== Listed entries

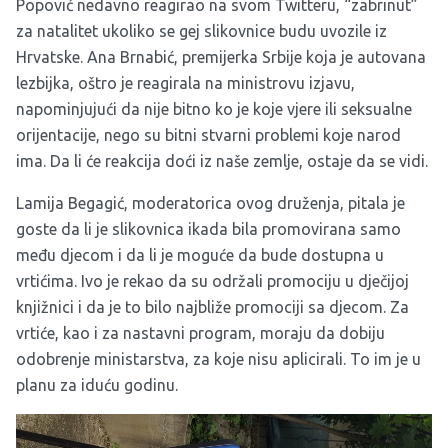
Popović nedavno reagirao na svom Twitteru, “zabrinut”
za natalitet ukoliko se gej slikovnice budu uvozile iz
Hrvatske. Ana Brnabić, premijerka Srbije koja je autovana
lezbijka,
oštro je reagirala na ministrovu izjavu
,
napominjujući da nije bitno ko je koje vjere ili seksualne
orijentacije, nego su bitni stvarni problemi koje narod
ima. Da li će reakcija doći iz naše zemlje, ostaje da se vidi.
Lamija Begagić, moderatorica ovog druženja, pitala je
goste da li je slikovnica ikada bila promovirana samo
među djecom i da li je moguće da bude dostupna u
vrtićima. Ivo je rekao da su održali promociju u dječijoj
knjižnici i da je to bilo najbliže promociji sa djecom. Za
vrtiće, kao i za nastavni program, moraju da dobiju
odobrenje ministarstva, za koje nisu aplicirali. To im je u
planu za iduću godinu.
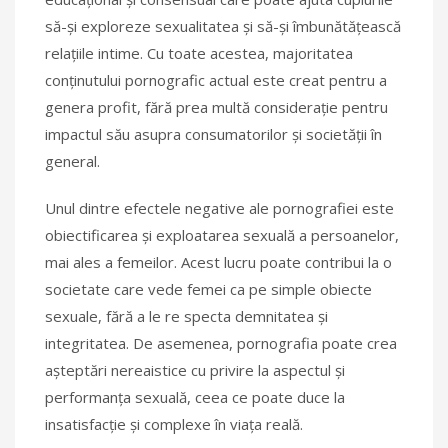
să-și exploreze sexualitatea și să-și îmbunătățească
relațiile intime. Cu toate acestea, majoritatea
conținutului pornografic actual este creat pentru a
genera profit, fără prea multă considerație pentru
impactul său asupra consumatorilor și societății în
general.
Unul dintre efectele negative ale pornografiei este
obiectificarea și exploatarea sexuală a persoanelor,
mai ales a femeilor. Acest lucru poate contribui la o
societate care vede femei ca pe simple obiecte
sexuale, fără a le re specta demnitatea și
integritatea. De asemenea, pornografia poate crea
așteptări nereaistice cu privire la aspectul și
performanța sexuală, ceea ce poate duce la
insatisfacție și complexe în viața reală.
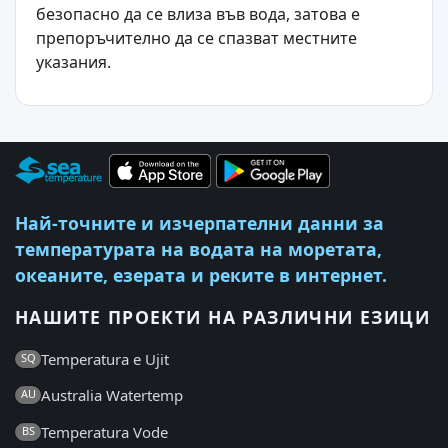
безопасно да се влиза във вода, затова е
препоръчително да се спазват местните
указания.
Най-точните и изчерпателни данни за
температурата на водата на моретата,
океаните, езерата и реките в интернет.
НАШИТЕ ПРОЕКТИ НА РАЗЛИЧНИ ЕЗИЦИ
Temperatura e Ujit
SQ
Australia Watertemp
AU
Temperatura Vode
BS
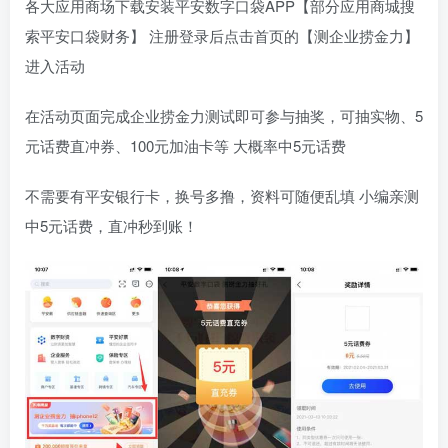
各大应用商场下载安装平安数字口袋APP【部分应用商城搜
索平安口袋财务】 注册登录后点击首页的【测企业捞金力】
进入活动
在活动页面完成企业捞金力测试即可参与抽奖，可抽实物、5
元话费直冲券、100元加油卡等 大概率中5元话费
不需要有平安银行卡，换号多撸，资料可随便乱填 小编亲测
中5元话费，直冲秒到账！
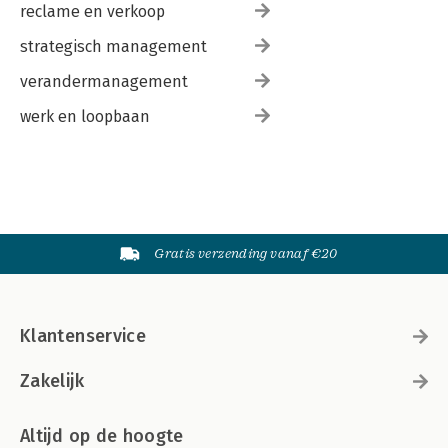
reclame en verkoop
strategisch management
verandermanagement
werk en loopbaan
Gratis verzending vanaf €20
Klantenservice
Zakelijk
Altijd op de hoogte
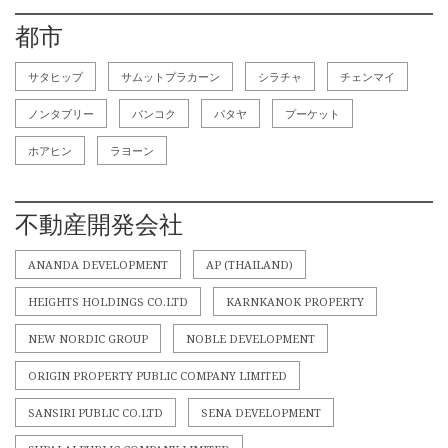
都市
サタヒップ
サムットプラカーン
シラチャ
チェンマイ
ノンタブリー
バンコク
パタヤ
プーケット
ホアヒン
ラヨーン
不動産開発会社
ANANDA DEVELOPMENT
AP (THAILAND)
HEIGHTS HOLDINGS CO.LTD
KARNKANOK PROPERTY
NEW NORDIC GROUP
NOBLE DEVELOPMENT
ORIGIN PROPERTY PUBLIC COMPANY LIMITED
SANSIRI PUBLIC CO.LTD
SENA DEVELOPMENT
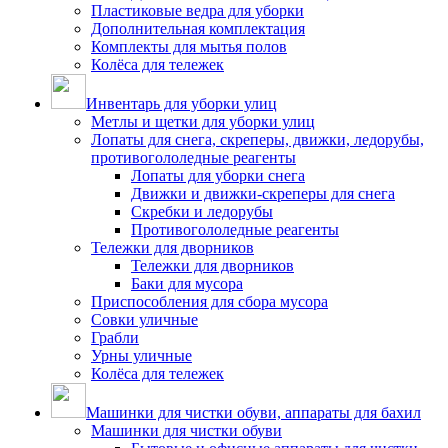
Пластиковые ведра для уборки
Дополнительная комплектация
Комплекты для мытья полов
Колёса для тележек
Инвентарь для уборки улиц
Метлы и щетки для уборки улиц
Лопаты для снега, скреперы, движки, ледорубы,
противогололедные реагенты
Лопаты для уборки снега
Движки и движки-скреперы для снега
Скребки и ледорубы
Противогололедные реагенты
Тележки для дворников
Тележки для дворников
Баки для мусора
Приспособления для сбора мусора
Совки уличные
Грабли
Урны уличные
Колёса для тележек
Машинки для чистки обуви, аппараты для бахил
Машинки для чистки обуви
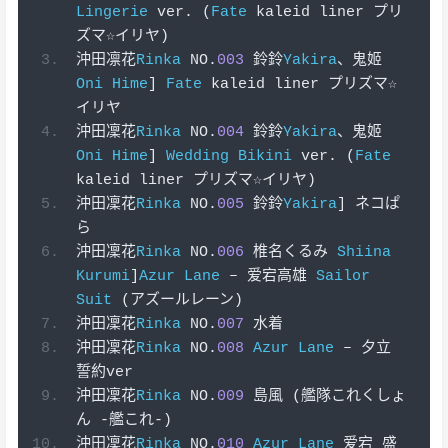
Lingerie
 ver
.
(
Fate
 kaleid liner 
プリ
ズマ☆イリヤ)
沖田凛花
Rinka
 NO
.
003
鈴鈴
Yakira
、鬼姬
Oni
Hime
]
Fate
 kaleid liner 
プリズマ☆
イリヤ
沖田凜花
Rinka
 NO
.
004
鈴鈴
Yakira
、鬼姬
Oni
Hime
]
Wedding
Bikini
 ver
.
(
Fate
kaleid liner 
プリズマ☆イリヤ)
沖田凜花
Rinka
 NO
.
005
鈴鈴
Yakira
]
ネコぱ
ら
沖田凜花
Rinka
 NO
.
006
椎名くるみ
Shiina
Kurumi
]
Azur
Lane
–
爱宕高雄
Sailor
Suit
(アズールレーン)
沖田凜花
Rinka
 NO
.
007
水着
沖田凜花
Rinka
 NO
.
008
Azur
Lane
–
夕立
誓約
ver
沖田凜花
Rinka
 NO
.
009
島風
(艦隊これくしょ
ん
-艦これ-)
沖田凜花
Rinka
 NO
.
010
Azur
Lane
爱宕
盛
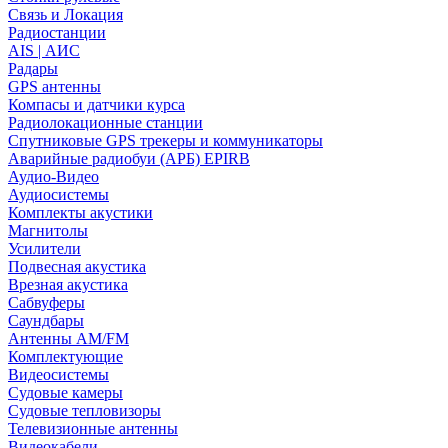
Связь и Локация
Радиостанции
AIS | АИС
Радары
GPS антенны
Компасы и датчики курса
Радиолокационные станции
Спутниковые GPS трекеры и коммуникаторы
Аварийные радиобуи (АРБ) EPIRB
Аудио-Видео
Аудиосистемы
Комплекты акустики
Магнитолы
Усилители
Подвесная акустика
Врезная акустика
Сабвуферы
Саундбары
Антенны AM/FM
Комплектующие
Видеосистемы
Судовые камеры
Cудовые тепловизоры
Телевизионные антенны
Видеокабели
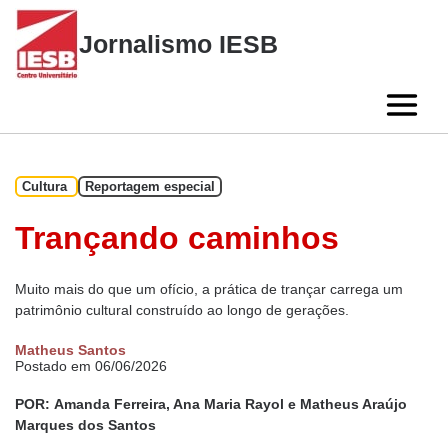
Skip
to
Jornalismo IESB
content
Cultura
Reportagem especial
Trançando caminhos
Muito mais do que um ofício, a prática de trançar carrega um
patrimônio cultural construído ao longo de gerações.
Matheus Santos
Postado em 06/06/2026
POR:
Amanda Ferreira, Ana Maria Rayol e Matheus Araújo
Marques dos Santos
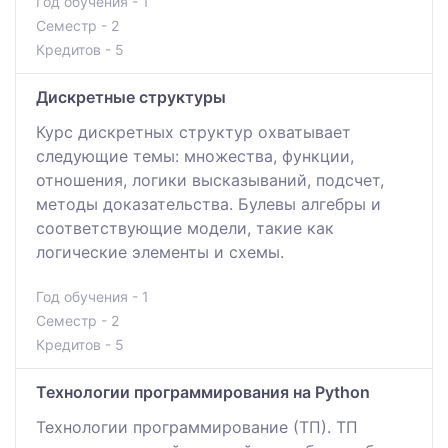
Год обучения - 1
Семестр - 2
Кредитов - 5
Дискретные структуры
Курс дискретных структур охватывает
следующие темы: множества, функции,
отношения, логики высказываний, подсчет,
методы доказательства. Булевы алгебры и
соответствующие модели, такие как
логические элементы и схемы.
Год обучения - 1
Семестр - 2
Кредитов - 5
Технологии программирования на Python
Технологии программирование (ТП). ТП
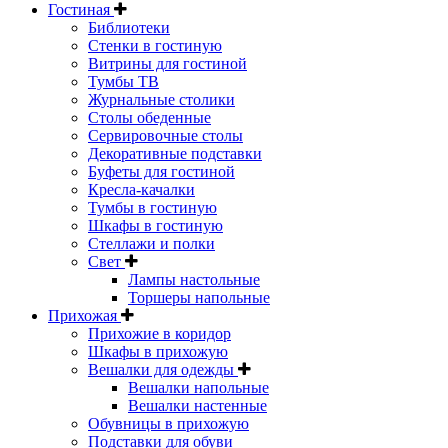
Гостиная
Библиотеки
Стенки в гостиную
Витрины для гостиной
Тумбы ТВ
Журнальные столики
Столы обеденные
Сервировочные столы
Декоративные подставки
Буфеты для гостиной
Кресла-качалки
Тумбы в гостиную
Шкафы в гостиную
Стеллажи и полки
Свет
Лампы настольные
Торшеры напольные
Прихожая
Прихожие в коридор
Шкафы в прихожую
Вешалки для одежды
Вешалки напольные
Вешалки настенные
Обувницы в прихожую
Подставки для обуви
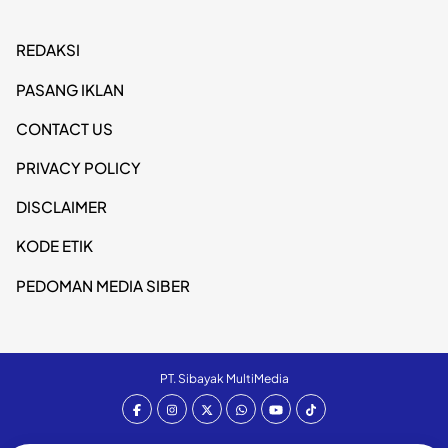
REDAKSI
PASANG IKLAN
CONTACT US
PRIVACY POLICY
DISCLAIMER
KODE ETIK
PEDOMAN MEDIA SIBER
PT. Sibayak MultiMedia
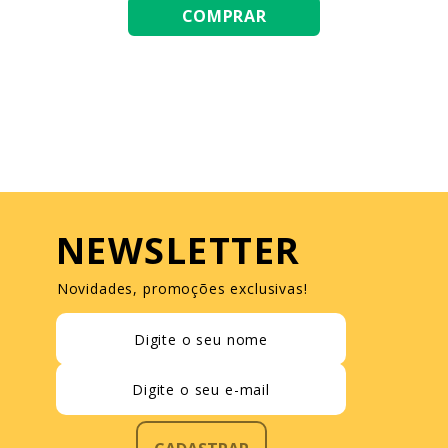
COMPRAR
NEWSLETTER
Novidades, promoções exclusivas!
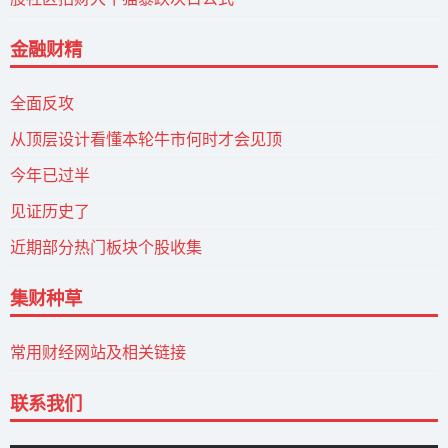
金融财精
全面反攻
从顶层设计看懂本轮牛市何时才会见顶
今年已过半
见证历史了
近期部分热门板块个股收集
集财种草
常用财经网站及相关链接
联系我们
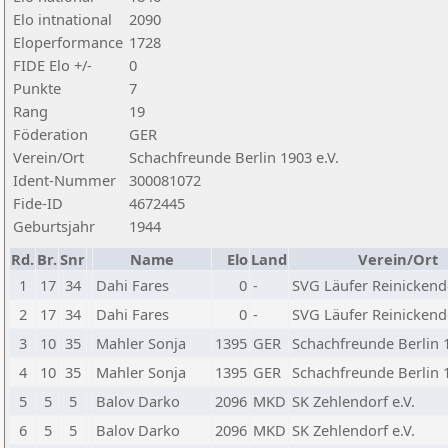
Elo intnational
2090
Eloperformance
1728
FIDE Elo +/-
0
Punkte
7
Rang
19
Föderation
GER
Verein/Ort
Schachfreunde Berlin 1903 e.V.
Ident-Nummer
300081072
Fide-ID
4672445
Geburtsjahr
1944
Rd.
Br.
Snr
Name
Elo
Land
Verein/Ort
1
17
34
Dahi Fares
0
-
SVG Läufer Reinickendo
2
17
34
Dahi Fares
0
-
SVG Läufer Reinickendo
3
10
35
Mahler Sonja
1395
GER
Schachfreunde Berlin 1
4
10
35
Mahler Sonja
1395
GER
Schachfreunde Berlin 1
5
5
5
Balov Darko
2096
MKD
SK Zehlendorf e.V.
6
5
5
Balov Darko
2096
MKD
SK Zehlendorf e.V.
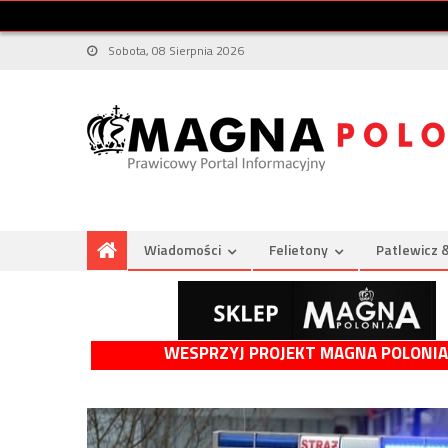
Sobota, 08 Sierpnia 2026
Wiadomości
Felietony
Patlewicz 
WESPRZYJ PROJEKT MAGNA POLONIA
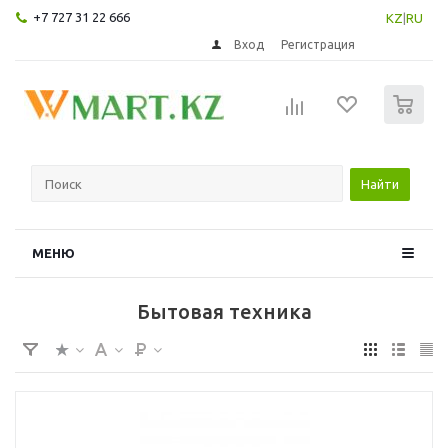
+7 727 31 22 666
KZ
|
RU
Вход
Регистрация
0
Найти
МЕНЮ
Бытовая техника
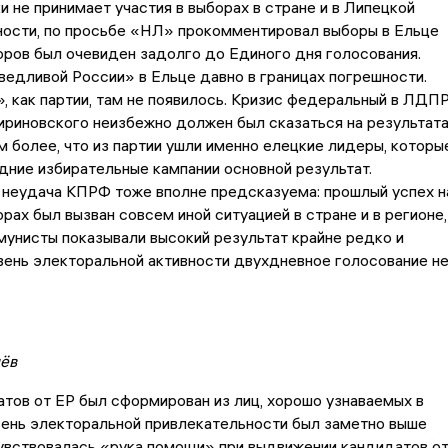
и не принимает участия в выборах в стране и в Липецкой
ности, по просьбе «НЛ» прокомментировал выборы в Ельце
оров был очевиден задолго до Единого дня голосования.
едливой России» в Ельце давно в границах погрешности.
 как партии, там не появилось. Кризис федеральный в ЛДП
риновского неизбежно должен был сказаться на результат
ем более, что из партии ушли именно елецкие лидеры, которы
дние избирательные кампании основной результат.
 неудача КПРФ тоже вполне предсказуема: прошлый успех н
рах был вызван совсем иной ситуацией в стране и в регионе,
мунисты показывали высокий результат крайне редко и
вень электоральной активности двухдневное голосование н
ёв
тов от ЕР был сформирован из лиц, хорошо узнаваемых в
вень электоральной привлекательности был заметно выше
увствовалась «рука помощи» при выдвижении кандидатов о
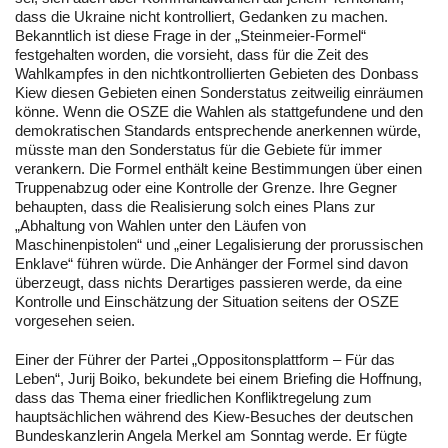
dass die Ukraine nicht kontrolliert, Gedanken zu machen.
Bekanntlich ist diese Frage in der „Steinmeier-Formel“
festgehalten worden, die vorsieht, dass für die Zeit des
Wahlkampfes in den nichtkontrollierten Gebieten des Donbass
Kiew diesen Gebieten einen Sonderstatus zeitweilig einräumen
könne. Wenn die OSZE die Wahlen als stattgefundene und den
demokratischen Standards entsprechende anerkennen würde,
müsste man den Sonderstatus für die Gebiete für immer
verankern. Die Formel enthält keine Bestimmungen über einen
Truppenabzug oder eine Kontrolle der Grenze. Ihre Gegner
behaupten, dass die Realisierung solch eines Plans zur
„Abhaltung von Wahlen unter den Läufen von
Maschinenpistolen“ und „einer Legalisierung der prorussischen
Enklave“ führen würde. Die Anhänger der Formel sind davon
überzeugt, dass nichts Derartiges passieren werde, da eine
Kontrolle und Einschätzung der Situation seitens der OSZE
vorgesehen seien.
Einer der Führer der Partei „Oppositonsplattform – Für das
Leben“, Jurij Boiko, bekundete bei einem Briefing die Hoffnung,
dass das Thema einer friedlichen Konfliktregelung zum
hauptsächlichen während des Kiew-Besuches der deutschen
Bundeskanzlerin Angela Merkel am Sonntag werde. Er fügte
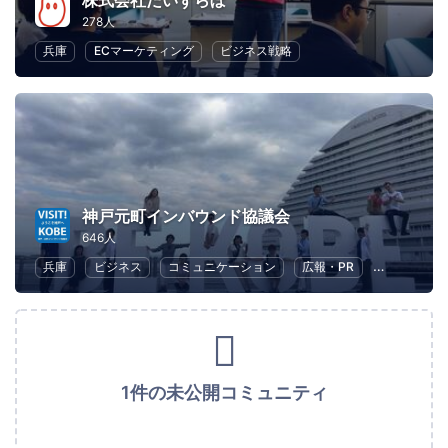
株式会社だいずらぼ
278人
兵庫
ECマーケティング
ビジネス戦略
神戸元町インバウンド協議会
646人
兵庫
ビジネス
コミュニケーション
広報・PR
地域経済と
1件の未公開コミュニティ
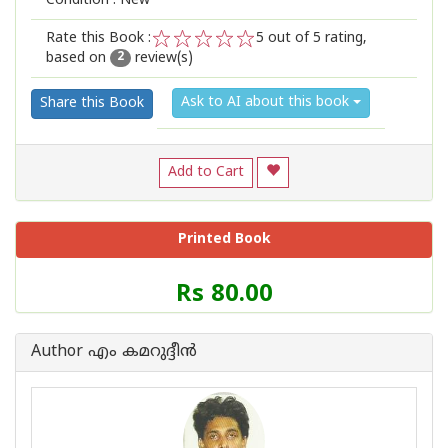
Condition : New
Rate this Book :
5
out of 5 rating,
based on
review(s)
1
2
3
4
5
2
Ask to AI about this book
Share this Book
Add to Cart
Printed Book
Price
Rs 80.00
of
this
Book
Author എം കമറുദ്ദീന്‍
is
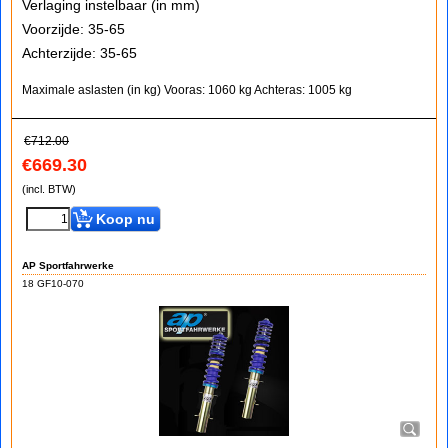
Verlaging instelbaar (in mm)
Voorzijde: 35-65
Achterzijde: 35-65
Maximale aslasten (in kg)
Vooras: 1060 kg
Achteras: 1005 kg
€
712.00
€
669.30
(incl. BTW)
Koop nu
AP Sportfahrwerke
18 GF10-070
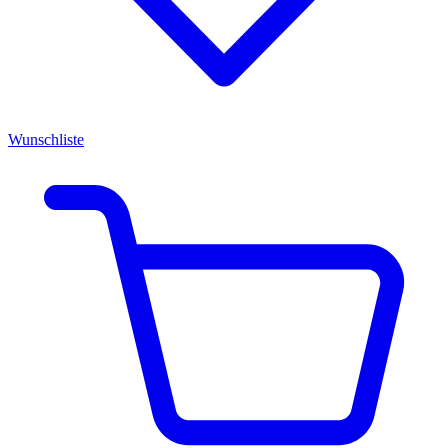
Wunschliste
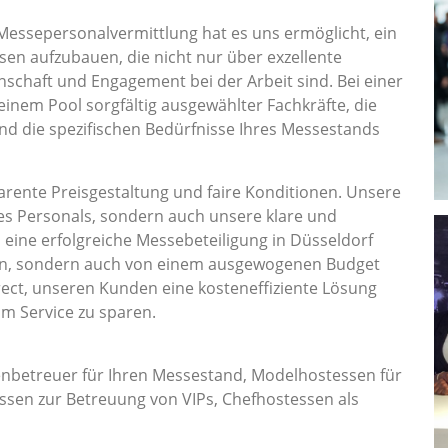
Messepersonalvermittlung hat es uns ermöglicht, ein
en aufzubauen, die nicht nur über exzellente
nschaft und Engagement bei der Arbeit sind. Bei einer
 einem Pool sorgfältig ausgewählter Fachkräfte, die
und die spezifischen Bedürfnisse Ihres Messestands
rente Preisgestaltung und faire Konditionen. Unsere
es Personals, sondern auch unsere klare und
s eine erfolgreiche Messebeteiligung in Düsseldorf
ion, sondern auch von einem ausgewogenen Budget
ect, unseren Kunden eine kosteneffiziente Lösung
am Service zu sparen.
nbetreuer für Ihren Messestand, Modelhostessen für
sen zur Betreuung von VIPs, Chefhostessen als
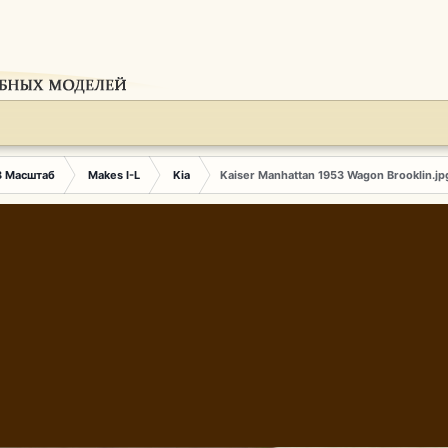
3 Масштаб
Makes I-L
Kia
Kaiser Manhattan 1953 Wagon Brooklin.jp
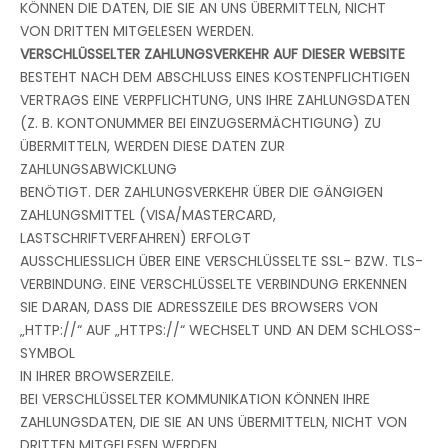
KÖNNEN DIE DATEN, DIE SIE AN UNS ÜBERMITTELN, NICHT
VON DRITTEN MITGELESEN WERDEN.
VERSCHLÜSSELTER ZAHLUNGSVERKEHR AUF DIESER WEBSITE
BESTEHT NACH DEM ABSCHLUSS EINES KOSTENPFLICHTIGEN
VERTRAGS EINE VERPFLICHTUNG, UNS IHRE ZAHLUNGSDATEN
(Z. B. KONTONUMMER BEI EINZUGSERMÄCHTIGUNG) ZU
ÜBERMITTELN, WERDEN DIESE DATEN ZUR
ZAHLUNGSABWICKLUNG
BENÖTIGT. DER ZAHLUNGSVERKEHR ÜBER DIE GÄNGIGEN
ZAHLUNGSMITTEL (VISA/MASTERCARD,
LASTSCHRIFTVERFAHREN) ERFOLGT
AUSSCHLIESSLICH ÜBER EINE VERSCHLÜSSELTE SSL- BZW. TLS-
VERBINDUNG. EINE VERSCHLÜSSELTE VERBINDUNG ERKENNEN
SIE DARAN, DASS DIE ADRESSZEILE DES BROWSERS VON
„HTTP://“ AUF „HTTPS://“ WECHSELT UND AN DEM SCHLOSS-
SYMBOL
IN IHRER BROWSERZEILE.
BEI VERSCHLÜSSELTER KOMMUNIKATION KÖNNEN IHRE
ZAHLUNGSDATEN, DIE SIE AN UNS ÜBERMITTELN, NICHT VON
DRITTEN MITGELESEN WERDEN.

====

● Work required:
Return every line of the listing that has the word "Wahlen" in it.

● Output below:
könne. Wenn die OSZE die Wahlen als stattgefundene und den
„Abhaltung von Wahlen unter den Läufen von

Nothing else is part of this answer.